Juste un somme Jennifer Douzenel
Les cimaises recouvertes de crépi invitent l’extérieur à l’intérieur. Sur elles se déploient les morceaux de paysages prélevés ici et là par la vidéaste, les remous nocturnes de la baie de Hong-Kong, le bruissement de millions de papillons monarques au Mexique, les ondulations d’êtres marins captifs en Norvège ou des marcheurs projetés à l’envers sur des tufières en Turquie. Dans la pénombre de la galerie le temps s’arrête au fur et à mesure qu’il défile, lent et sublime. Il se pose, se contemple, et se boucle, à l’infini.

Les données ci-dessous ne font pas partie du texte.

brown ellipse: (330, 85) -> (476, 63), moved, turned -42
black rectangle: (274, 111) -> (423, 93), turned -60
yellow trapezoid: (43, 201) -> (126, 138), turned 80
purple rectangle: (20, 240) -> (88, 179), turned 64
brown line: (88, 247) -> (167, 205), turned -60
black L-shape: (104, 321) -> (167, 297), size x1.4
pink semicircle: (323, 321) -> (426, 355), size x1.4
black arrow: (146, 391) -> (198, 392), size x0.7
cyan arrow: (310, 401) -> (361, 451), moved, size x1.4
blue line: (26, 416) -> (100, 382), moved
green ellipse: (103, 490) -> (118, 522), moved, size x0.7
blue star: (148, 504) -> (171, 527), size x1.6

Les vidéos de l’artiste sont la somme d’inconnues énigmatiques, l’addition d’histoires qui n’en sont pas vraiment mais qui, transfigurées par la minutieuse manière de Jennifer Douzenel, font événement. Son geste est minimal, son processus réglé avec soin et méthode. Le phénomène qui capte d’abord son attention la pousse à s’arrêter un instant. L'enregistrement est ensuite un saisissement. De manière quasi instantanée, l’artiste attrape l’image au vol pour la reproduire sur son écran, comme un peintre sur sa toile. Ici, cependant, nulle mise en scène. Le bruit du dehors est supprimé au montage. Les plans sont fixes et muets, seulement scandés dans leur écoulement visuel par les fondus qui marquent un début et une fin.
Filmées sur le motif, les vidéos de l’artiste deviennent autonomes et autotéliques. Les bouts du monde que l’artiste capture, découpe et rend aux publics sont agencés dans ses films comme sur des tableaux.